## Material provided
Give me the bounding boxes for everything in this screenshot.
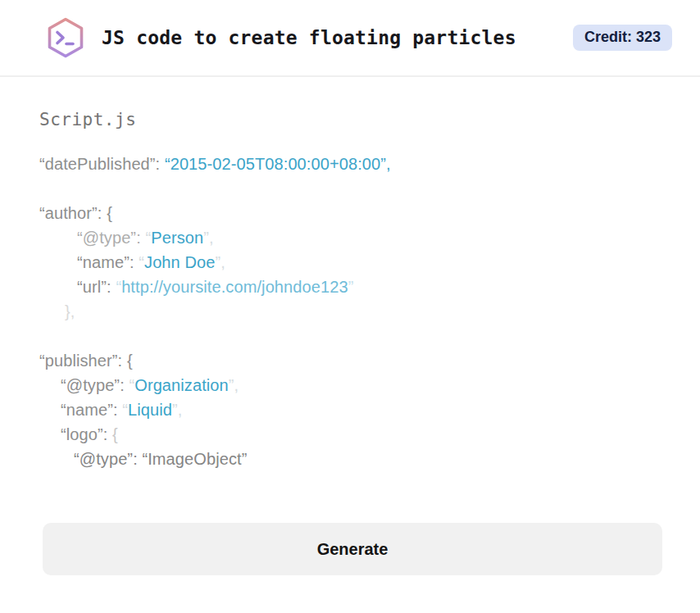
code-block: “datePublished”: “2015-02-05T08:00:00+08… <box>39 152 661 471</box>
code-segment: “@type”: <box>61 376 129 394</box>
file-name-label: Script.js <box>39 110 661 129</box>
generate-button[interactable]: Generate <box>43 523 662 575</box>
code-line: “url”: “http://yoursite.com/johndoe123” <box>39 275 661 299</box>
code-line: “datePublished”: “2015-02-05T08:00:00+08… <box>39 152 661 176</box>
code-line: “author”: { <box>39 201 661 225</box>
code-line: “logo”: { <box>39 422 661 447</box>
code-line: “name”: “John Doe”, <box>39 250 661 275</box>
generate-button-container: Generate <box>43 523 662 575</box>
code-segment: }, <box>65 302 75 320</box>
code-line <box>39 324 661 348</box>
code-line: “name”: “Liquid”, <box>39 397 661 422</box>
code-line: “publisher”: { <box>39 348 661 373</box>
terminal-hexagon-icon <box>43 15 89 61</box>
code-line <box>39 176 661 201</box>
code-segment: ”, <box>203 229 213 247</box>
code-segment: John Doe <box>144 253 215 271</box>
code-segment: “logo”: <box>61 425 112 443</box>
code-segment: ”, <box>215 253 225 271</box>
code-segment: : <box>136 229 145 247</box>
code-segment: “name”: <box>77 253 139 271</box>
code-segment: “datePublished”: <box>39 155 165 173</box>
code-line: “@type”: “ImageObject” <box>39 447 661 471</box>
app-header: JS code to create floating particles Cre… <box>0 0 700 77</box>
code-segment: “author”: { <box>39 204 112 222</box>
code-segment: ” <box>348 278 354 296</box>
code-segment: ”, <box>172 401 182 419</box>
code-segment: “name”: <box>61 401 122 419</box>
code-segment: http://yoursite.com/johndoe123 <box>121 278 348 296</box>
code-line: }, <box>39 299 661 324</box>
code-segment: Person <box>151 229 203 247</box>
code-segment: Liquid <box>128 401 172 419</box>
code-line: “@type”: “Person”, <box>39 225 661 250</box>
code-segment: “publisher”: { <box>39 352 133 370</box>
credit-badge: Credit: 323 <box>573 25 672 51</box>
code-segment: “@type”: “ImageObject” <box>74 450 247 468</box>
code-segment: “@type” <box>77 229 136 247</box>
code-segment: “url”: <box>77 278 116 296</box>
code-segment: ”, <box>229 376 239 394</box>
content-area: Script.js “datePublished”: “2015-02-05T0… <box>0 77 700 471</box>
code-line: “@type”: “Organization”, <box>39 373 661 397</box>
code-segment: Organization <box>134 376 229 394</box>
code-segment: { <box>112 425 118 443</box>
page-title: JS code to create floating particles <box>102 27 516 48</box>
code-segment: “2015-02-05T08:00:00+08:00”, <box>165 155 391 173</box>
---
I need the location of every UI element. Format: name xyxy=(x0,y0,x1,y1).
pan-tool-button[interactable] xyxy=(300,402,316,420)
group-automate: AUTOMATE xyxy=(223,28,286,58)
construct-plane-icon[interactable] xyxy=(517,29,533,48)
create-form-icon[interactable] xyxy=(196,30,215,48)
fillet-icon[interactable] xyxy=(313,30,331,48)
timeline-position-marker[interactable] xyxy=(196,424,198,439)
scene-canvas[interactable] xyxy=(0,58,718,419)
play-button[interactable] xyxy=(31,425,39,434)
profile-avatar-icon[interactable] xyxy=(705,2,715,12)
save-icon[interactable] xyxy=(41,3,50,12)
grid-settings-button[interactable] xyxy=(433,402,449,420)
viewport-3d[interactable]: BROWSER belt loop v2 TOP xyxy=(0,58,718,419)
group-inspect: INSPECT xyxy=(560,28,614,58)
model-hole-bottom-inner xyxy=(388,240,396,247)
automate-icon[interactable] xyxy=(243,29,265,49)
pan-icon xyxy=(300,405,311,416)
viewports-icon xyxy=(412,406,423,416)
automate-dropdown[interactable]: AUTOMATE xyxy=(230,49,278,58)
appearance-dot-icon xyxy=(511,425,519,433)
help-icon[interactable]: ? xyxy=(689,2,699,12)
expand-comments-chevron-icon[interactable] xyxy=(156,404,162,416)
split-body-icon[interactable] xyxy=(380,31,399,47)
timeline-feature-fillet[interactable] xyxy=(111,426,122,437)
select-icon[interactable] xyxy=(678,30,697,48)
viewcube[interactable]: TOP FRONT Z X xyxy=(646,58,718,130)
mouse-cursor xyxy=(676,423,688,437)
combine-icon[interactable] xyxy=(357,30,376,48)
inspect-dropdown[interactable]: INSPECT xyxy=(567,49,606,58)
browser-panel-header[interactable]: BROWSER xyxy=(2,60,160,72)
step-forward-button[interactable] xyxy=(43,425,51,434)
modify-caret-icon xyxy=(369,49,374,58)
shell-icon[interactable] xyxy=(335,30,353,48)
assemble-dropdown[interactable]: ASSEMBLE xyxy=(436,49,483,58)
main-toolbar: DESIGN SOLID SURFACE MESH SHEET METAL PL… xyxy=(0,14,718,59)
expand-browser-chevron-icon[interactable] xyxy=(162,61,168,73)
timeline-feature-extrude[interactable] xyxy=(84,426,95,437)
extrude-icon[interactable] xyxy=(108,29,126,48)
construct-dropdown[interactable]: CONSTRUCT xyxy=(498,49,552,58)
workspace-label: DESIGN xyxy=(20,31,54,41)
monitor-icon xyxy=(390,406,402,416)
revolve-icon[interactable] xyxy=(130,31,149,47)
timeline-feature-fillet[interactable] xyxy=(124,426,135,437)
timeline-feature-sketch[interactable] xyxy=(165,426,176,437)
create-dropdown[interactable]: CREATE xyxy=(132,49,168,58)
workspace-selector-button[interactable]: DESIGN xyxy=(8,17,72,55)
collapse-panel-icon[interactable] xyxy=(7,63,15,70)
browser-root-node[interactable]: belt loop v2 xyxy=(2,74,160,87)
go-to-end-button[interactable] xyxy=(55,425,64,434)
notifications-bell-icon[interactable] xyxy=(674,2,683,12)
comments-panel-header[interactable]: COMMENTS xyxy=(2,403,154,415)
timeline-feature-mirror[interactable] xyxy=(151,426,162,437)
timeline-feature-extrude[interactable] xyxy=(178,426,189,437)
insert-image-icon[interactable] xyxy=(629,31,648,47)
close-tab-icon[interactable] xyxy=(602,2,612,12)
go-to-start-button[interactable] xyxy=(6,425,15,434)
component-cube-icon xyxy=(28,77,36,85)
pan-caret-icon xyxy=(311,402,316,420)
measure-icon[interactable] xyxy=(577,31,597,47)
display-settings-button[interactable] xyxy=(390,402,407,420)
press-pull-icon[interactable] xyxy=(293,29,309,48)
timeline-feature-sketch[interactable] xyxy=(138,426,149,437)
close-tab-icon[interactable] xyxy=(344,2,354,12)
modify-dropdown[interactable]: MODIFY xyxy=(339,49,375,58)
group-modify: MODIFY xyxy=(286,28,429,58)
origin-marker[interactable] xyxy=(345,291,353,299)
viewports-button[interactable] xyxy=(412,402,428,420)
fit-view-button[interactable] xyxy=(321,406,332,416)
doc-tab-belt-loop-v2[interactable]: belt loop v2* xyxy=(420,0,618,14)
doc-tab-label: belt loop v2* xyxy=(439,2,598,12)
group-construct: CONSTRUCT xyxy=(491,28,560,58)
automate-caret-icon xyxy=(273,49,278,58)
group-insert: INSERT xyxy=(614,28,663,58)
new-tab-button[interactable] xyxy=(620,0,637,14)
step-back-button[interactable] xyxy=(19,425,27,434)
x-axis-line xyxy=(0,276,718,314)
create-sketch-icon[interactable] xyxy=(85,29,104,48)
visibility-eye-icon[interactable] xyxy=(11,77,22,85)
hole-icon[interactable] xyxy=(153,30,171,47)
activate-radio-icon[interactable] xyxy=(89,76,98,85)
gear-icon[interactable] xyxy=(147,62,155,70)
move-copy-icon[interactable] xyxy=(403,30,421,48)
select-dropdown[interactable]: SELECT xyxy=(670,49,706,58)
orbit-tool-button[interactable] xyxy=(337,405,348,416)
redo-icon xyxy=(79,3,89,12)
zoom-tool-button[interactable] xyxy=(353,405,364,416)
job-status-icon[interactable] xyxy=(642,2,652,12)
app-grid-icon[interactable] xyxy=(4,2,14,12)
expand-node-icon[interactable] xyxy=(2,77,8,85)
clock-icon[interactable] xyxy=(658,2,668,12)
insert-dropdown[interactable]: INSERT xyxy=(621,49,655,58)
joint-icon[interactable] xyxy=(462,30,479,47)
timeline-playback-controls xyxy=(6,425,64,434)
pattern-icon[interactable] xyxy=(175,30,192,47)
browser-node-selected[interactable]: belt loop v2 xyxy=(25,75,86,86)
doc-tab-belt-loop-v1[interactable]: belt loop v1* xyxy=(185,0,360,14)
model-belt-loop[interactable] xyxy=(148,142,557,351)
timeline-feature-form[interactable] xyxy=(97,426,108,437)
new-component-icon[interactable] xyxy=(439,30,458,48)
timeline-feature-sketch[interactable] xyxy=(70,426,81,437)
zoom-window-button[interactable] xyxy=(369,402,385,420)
==
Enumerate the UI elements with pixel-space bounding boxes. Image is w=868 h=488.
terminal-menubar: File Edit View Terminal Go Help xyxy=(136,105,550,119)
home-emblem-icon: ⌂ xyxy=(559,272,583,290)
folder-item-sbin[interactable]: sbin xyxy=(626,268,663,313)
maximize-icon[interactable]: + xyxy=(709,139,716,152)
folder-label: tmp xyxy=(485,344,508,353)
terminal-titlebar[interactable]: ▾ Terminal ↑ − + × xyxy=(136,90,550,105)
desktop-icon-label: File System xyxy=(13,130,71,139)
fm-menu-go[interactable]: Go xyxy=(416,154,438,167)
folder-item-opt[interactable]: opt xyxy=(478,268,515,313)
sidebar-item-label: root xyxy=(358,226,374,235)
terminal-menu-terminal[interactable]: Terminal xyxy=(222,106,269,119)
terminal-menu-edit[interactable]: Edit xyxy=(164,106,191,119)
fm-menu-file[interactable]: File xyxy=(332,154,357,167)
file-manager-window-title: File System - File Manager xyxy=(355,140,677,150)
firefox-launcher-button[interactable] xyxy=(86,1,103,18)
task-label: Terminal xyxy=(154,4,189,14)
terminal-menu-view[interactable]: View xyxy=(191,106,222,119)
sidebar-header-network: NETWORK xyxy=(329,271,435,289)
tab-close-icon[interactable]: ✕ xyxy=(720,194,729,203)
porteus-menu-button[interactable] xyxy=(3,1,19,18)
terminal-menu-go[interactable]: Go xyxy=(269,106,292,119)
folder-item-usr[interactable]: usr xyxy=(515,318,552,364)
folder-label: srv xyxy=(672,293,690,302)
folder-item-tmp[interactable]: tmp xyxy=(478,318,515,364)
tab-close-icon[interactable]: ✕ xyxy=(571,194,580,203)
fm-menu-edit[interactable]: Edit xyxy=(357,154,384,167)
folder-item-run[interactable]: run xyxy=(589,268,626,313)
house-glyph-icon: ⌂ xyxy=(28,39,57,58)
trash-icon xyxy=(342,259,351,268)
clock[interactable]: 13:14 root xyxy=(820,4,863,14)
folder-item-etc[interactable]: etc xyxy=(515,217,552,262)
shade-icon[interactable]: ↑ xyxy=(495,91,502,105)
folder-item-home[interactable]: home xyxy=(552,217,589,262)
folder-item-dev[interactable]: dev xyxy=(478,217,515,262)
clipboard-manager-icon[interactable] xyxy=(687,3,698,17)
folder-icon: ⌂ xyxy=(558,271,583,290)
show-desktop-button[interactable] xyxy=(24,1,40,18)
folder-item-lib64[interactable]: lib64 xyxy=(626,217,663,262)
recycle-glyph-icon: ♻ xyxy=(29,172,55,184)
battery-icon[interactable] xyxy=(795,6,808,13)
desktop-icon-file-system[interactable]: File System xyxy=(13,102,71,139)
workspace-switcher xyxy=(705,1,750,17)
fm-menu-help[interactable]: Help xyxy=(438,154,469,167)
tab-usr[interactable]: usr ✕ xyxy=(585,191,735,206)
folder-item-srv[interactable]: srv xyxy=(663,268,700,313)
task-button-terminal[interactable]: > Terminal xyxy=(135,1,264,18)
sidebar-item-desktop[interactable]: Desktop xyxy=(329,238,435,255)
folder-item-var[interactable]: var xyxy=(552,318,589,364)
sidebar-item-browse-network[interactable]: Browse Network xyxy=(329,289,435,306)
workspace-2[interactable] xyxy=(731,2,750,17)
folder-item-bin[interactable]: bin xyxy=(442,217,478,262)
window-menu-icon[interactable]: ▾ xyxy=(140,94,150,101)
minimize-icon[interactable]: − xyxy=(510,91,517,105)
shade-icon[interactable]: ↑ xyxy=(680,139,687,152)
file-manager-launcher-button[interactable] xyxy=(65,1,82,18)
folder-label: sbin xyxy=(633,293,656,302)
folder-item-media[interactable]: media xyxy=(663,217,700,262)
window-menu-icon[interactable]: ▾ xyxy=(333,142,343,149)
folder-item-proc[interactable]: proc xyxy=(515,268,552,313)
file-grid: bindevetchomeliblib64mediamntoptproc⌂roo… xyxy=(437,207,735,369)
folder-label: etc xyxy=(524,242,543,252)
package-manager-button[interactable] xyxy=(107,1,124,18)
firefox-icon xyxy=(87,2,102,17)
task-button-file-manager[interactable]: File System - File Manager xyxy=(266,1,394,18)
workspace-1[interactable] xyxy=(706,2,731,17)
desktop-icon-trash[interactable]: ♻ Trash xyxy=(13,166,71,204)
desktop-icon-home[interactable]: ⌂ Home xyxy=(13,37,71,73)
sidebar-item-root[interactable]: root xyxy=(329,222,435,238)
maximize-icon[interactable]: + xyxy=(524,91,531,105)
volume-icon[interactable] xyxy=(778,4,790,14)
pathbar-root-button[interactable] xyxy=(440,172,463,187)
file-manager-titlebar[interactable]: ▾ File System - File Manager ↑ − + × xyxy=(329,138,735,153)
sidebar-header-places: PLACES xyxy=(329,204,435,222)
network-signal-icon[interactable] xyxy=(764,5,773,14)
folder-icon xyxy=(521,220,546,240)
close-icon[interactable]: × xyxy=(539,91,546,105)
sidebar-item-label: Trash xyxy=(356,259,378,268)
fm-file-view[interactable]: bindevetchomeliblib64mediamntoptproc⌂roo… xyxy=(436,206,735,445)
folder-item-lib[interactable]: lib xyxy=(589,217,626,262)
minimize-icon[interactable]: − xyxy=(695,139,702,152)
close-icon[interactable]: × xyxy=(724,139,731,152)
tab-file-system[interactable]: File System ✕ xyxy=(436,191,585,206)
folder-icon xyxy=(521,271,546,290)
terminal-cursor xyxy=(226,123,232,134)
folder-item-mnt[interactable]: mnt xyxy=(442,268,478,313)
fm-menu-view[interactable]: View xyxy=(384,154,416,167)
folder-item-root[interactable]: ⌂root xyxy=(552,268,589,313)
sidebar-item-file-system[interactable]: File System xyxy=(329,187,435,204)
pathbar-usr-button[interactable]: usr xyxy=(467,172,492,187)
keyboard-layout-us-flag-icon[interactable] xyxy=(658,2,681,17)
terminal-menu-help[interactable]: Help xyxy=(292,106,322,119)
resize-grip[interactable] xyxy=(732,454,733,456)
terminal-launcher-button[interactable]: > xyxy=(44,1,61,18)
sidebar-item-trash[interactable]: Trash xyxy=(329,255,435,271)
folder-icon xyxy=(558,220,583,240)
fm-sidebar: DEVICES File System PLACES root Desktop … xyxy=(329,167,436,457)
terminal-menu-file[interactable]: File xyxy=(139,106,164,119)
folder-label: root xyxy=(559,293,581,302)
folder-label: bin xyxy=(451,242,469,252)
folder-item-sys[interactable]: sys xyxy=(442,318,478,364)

## Work order
All lines with the word "grid" should be copied from the material above.

## Reply
grid-settings-button[interactable] xyxy=(433,402,449,420)
app-grid-icon[interactable] xyxy=(4,2,14,12)
file-grid: bindevetchomeliblib64mediamntoptproc⌂roo… xyxy=(437,207,735,369)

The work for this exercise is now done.